The Doctor went back to East Angels. And in the late afternoon Winthrop himself rode down there. The little mistress of the house was very ill; besides Garda, the Doctor, his mother, and Mrs. Carew were in attendance. He saw only Mrs. Carew. She told him that Mrs. Thorne was very much disturbed mentally, as well as very ill, that she seemed unable to allow Garda out of her sight; when she did not see her at the bedside, she kept calling for her in her weak voice in a way that was most distressing to hear; Garda therefore now remained in the room day and night, save for the few moments, now and then, when her mother fell into a troubled sleep. The Doctor was very anxious. They were all very anxious.

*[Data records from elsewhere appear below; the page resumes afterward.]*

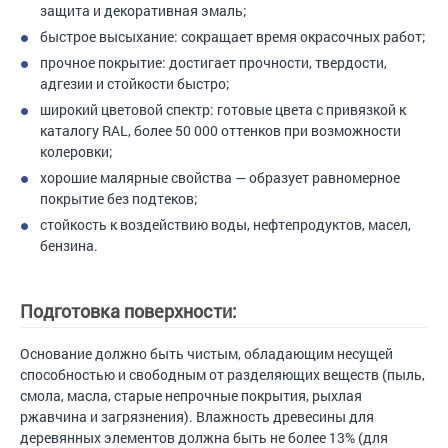
защита и декоративная эмаль;
быстрое высыхание: сокращает время окрасочных работ;
прочное покрытие: достигает прочности, твердости,
адгезии и стойкости быстро;
широкий цветовой спектр: готовые цвета с привязкой к
каталогу RAL, более 50 000 оттенков при возможности
колеровки;
хорошие малярные свойства — образует равномерное
покрытие без подтеков;
стойкость к воздействию воды, нефтепродуктов, масел,
бензина.
Подготовка поверхности:
Основание должно быть чистым, обладающим несущей
способностью и свободным от разделяющих веществ (пыль,
смола, масла, старые непрочные покрытия, рыхлая
ржавчина и загрязнения). Влажность древесины для
деревянных элементов должна быть не более 13% (для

Winthrop rode back to Gracias, he went to the eyrie. Mrs. Rutherford was out, she was taking a short stroll with the Rev. Mr. Moore. Margaret was on the east piazza; she was bending her head over some fine knitting.

"I'll wait for Aunt Katrina," said Winthrop, taking a chair near her. "Knitting for the poor, I suppose. Do you know, I always suspect ladies who knit for the poor; I suspect that they knit for themselves – the occupation."

"So they do, generally. But this isn't for the poor; don't you see that it's silk?"

"You could sell it. In the Charity Basket."

"What do you know of Charity Baskets?" said Margaret, laughing. "But I'm afraid I am not very good at working for the poor; the only thing I ever made – made with my own hands, I mean – was a shirt for that eminent Sioux chieftain Spotted Tail, and he said it did not fit."

"They don't want shirts, they want their land," said Winthrop. "We should have made them take care of themselves long ago, but we shouldn't have stolen their land. I'm not thinking of Lo, however, at present, I am thinking of that poor little woman down at East Angels. I am afraid she is very ill. Do you know, I cannot help suspecting that the sudden change in her prospects has had something to do with her illness; I mean the unexpected vision of what seems to her prosperity. She has kept up unflinchingly through years of struggle, and I think she could have kept up almost indefinitely in the same way, for Garda's sake, if she had had the same things to encounter; but this sudden wealth (for, absurd as it is, so it seems to her) has changed everything so, has buried her so almost over her head in plans, that the excitement has broken her down. You probably think me very fanciful," he concluded, realizing that he was speaking almost confidentially.

"Not fanciful at all; I quite agree with you," answered Margaret, her head still bent over her knitting.

"She has asked for you a number of times, Mrs. Carew tells me," he said, after a moment or two of silence.